Not perfect of course, but not a bad narrative for what did in fact unfold in the next couple of years. I would say we have been through 3 Episodes of "the s l o w m o t i o n bust". First was the Wile E. Coyote moment of late 2007 - early 2008 during which the economy hung suspended in mid-air, but hadn't dropped yet. Then we got "The Panic of 2008" (btw, that post was published in November 2007 and almost exactly laid out the panic scenario that did take place the next year) including the US's "very bad day" of Black September 2008 as the entire US financial system failed systemically and had to be propped up by massive infusions of taxpayer dollars. The third episode is The Respite, in which the bailout succeeded in stabilizing the economy, consumers slowly regained enough confidence to spend again, global trade and manufacturing resumed, and finally employment bottomed and increased (and in the private sector, is still increasing) again.

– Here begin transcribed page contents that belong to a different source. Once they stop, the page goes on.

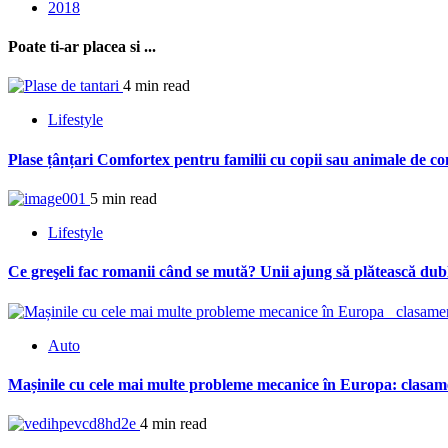
2018
Poate ti-ar placea si ...
4 min read
Lifestyle
Plase țânțari Comfortex pentru familii cu copii sau animale de c
5 min read
Lifestyle
Ce greşeli fac romanii când se mută? Unii ajung să plătească dubl
Auto
Mașinile cu cele mai multe probleme mecanice în Europa: clasam
4 min read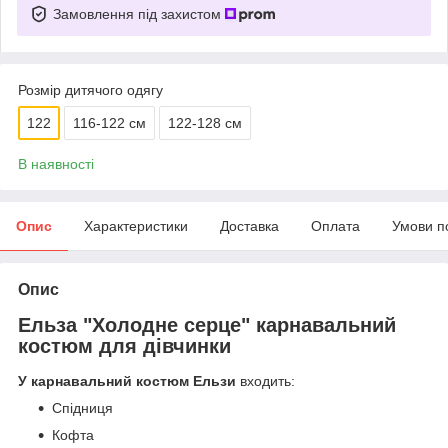
Замовлення під захистом
Розмір дитячого одягу
122
116-122 см
122-128 см
В наявності
Опис
Характеристики
Доставка
Оплата
Умови п
Опис
Ельза "Холодне серце" карнавальний
костюм для дівчинки
У карнавальний костюм Ельзи
входить:
Спідниця
Кофта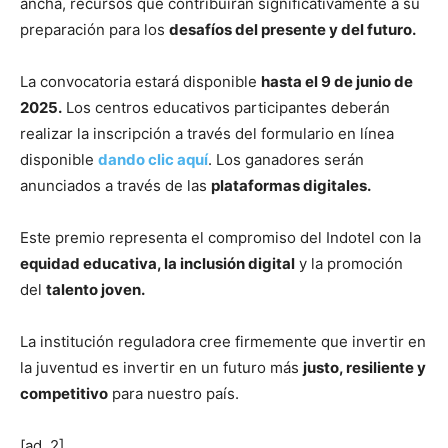
ancha, recursos que contribuirán significativamente a su
preparación para los
desafíos del presente y del futuro.
La convocatoria estará disponible
hasta el 9 de junio de
2025.
Los centros educativos participantes deberán
realizar la inscripción a través del formulario en línea
disponible
dando clic aquí
. Los ganadores serán
anunciados a través de las
plataformas digitales.
Este premio representa el compromiso del Indotel con la
equidad educativa, la inclusión digital
y la promoción
del
talento joven.
La institución reguladora cree firmemente que invertir en
la juventud es invertir en un futuro más
justo, resiliente y
competitivo
para nuestro país.
[ad_2]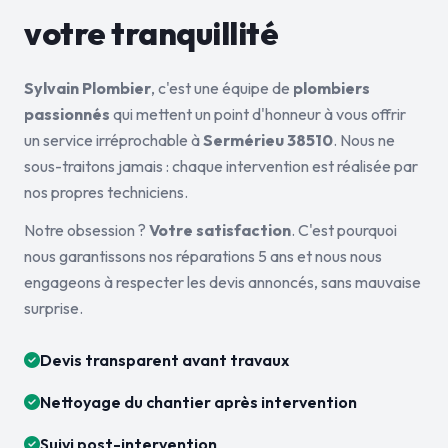
votre tranquillité
Sylvain Plombier
, c'est une équipe de
plombiers
passionnés
qui mettent un point d'honneur à vous offrir
un service irréprochable à
Sermérieu 38510
. Nous ne
sous-traitons jamais : chaque intervention est réalisée par
nos propres techniciens.
Notre obsession ?
Votre satisfaction
. C'est pourquoi
nous garantissons nos réparations 5 ans et nous nous
engageons à respecter les devis annoncés, sans mauvaise
surprise.
Devis transparent avant travaux
Nettoyage du chantier après intervention
Suivi post-intervention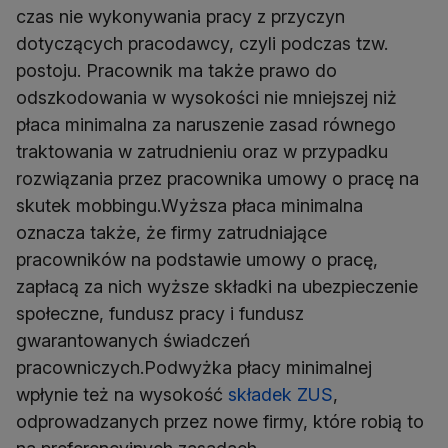
czas nie wykonywania pracy z przyczyn
dotyczących pracodawcy, czyli podczas tzw.
postoju. Pracownik ma także prawo do
odszkodowania w wysokości nie mniejszej niż
płaca minimalna za naruszenie zasad równego
traktowania w zatrudnieniu oraz w przypadku
rozwiązania przez pracownika umowy o pracę na
skutek mobbingu.Wyższa płaca minimalna
oznacza także, że firmy zatrudniające
pracowników na podstawie umowy o pracę,
zapłacą za nich wyższe składki na ubezpieczenie
społeczne, fundusz pracy i fundusz
gwarantowanych świadczeń
pracowniczych.Podwyżka płacy minimalnej
wpłynie też na wysokość
składek ZUS
,
odprowadzanych przez nowe firmy, które robią to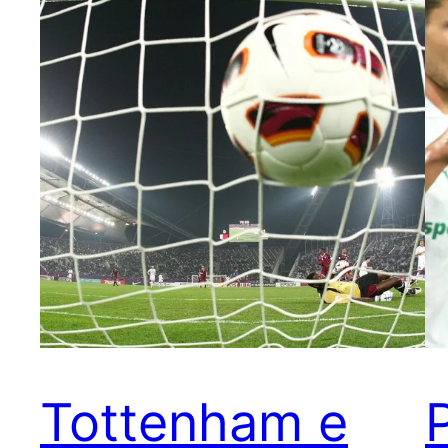
Tottenham e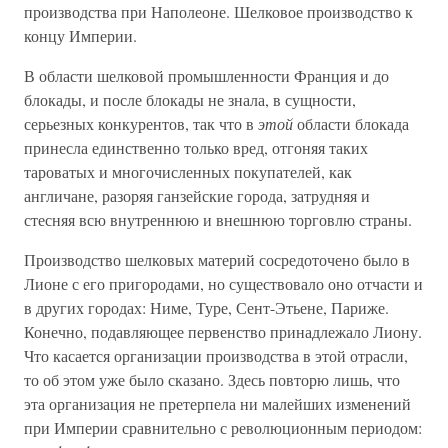
производства при Наполеоне. Шелковое производство к
концу Империи.
В области шелковой промышленности Франция и до
блокады, и после блокады не знала, в сущности,
серьезных конкурентов, так что в
этой
области блокада
принесла единственно только вред, отгоняя таких
тароватых и многочисленных покупателей, как
англичане, разоряя ганзейские города, затрудняя и
стесняя всю внутреннюю и внешнюю торговлю страны.
Производство шелковых материй сосредоточено было в
Лионе с его пригородами, но существовало оно отчасти и
в других городах: Ниме, Туре, Сент-Этьене, Париже.
Конечно, подавляющее первенство принадлежало Лиону.
Что касается организации производства в этой отрасли,
то об этом уже было сказано. Здесь повторю лишь, что
эта организация не претерпела ни малейших изменений
при Империи сравнительно с революционным периодом: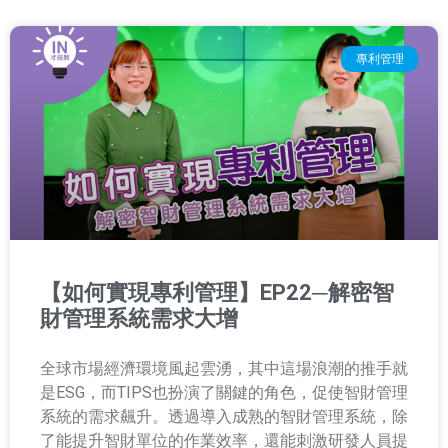
專利管理
【如何實現專利管理】EP22─解密智
財管理系統需求大增
全球市場經濟環境風起雲湧，其中這場浪潮的推手就
是ESG，而TIPS也扮演了關鍵的角色，促使智財管理
系統的需求飆升。透過導入成熟的智財管理系統，除
了能提升智財單位的作業效率，還能刺激研發人員提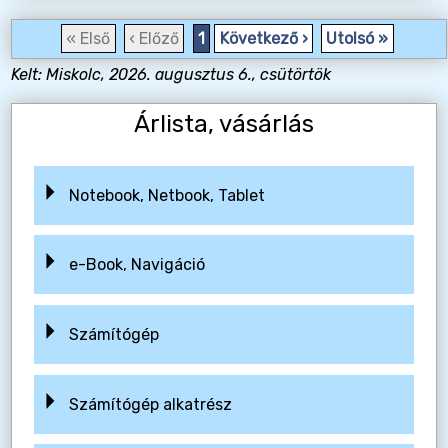
« Első
‹ Előző
1
Következő ›
Utolsó »
Kelt: Miskolc, 2026. augusztus 6., csütörtök
Árlista, vásárlás
Notebook, Netbook, Tablet
e-Book, Navigáció
Számítógép
Számítógép alkatrész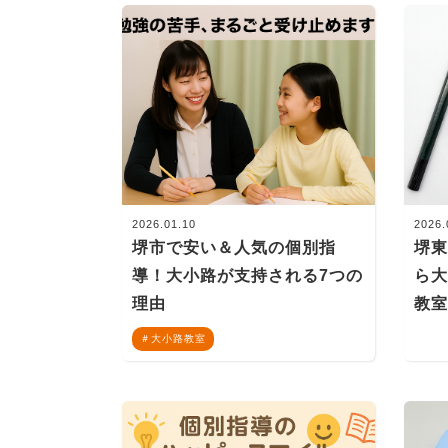
2026.01.10
2026.
堺市で安い＆人気の個別指
堺東
導！大小路が支持される7つの
ら
理由
教
大小路教室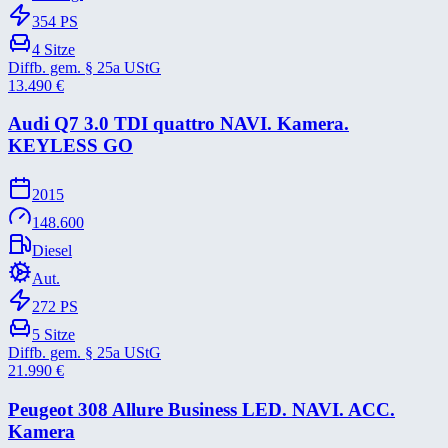
354
PS
4
Sitze
Diffb. gem. § 25a UStG
13.490
€
Audi Q7 3.0 TDI quattro NAVI. Kamera.
KEYLESS GO
2015
148.600
Diesel
Aut.
272
PS
5
Sitze
Diffb. gem. § 25a UStG
21.990
€
Peugeot 308 Allure Business LED. NAVI. ACC.
Kamera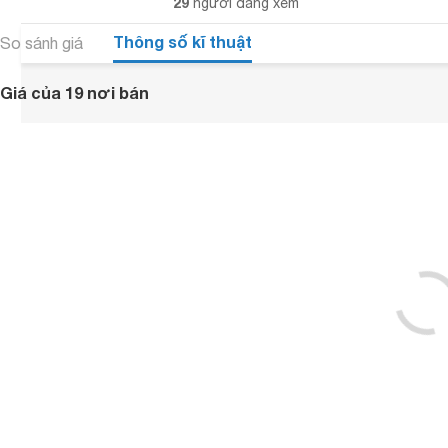
29
người đang xem
Thông số kĩ thuật
So sánh giá
Giá của 19 nơi bán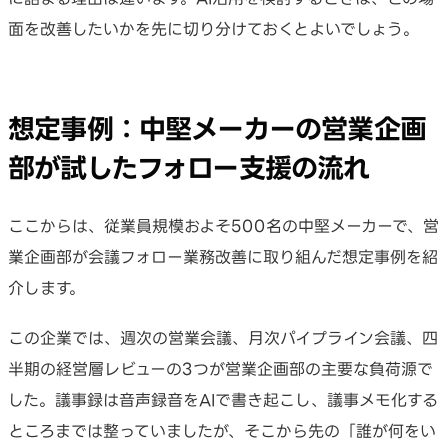
面を改善したいかを先に切り分けておくとよいでしょう。
想定事例：中堅メーカーの営業企画
部が試したフォロー支援の流れ
ここからは、従業員規模およそ500名の中堅メーカーで、営
業企画部が会議フォロー業務改善に取り組んだ想定事例を紹
介します。
この企業では、週次の営業会議、月次パイプライン会議、四
半期の経営層レビューの3つが営業企画部の主要な負荷源で
した。議事録は音声録音をAIで書き起こし、議事メモ化する
ところまでは整っていましたが、そこから先の「誰が何をい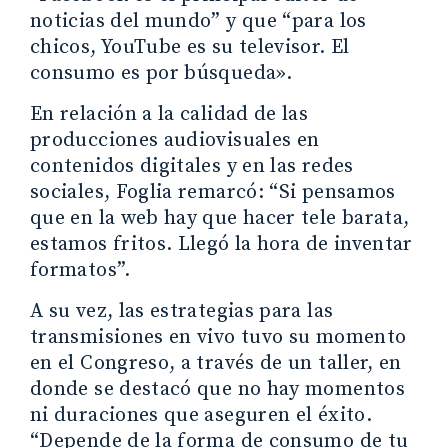
noticias del mundo” y que “para los
chicos, YouTube es su televisor. El
consumo es por búsqueda».
En relación a la calidad de las
producciones audiovisuales en
contenidos digitales y en las redes
sociales, Foglia remarcó: “Si pensamos
que en la web hay que hacer tele barata,
estamos fritos. Llegó la hora de inventar
formatos”.
A su vez, las estrategias para las
transmisiones en vivo tuvo su momento
en el Congreso, a través de un taller, en
donde se destacó que no hay momentos
ni duraciones que aseguren el éxito.
“Depende de la forma de consumo de tu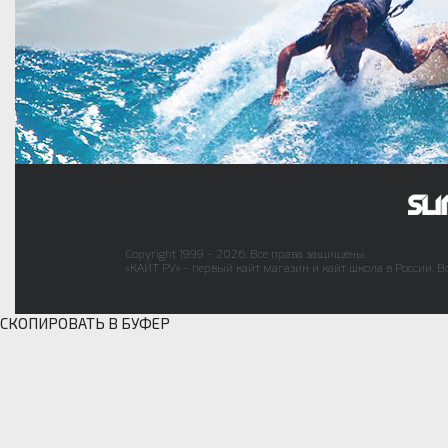
Copyright 1999 - 2026. Все права защищены.
«КАЙТ РУ» - первый кайт магазин и кайт школа в России. В
СКОПИРОВАТЬ В БУФЕР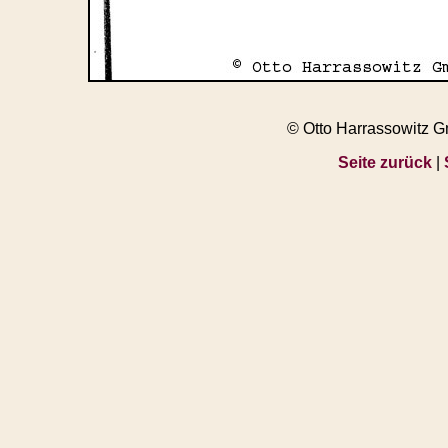
© Otto Harrassowitz 
Seite zurück
|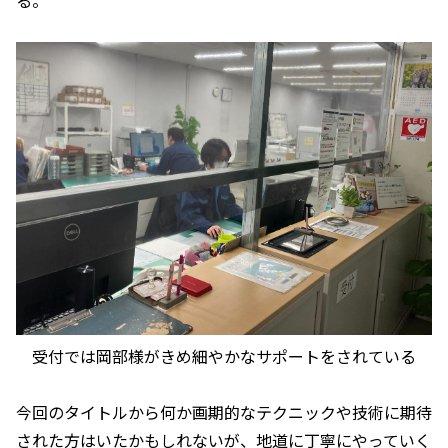
受付では岡部様がきめ細やかなサポートをされている
今回のタイトルから何か画期的なテクニックや技術に期待
された方はいたかもしれないが、地道に丁寧にやっていく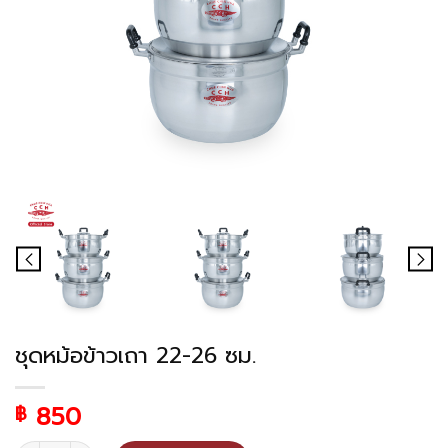
ชุดหม้อข้าวเถา 22-26 ซม.
850
฿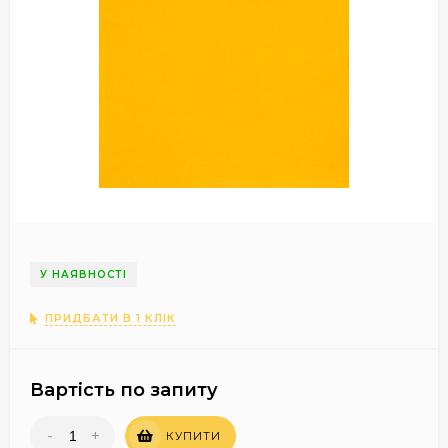
У НАЯВНОСТІ
ПРИДБАТИ В 1 КЛІК
Вартість по запиту
-
+
КУПИТИ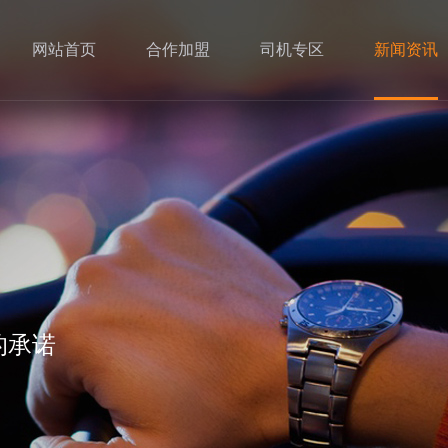
网站首页
合作加盟
司机专区
新闻资讯
的承诺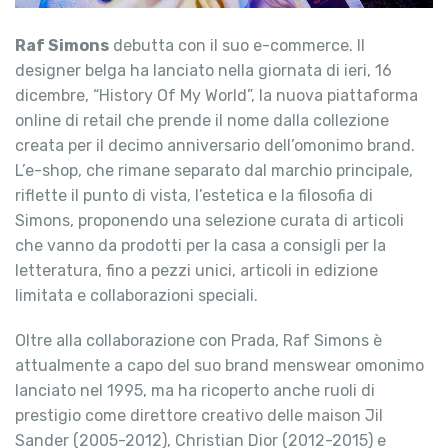
Raf Simons
debutta con il suo e-commerce. Il
designer belga ha lanciato nella giornata di ieri, 16
dicembre, “History Of My World”, la nuova piattaforma
online di retail che prende il nome dalla collezione
creata per il decimo anniversario dell’omonimo brand.
L’e-shop, che rimane separato dal marchio principale,
riflette il punto di vista, l’estetica e la filosofia di
Simons, proponendo una selezione curata di articoli
che vanno da prodotti per la casa a consigli per la
letteratura, fino a pezzi unici, articoli in edizione
limitata e collaborazioni speciali.
Oltre alla collaborazione con Prada, Raf Simons è
attualmente a capo del suo brand menswear omonimo
lanciato nel 1995, ma ha ricoperto anche ruoli di
prestigio come direttore creativo delle maison Jil
Sander (2005-2012), Christian Dior (2012-2015) e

It looks like we are embarking on a new phase, that started out with episode 4: "Europe's Very Bad Day." This meltdown from March and April, as bad luck would have it, coincided with the BP Gulf disaster and the ending of the $8000 mortgage credit in the US, and was exacerbated by Congress's insane refusal for months to give revenue-strapped states the aid they needed to get through a second bad year.

Perhaps more important than those transitory effects is the "choke collar" that the price of Oil places on any US recovery. No sooner is there growth than Oil charges back to $80+ a barrel, putting it at or near the 4% of GDP level which in the past has always triggered a slowdown or recession.

Some of the above more transitory problems, such as the Gulf oil catastrophe, have resolved themselves. Others, like new home permits, appear to have bottomed. On the other hand, Greece hasn't suddenly become solvent, and the recent spike in new unemployment claims suggests that states and localities continue to lay off 10,000s of workers.

More question marks are the continuing exposure of TBTF US banks to toxic debt, and whether the Treasury's open-ended commitment to pour endless taxpayer dollars into those institutions will overcome any difficulties. Finally, the renewed downturn in home prices may mean more underwater homeowners going into foreclosure or "walking away."

In the short term, it is well to remember that we have neither the $147 Oil nor the credit crisis that drove the 2008 economic crash. Leading Indicators so far only indicate a slowdown to zero growth, not an outright double-dip recession.
In the longer term, over at least the next two years, the S l o w - M o t i o n Bust will continue to play out until the underlying systemic problems are addressed. That includes:
- house prices falling to their long term multiple of income [ h/t Housing Tracker]


- household debt being paid down to levels at or near where they were before refinancing debt became the norm (i.e., the 1980s)


- and savings rates also reaching levels closer to their long term norm (back to the 1980s as well) [h/t Calculated Risk]


Only when the toxic debt is purged from the system will the s l o w - m o t i o n bust be truly over.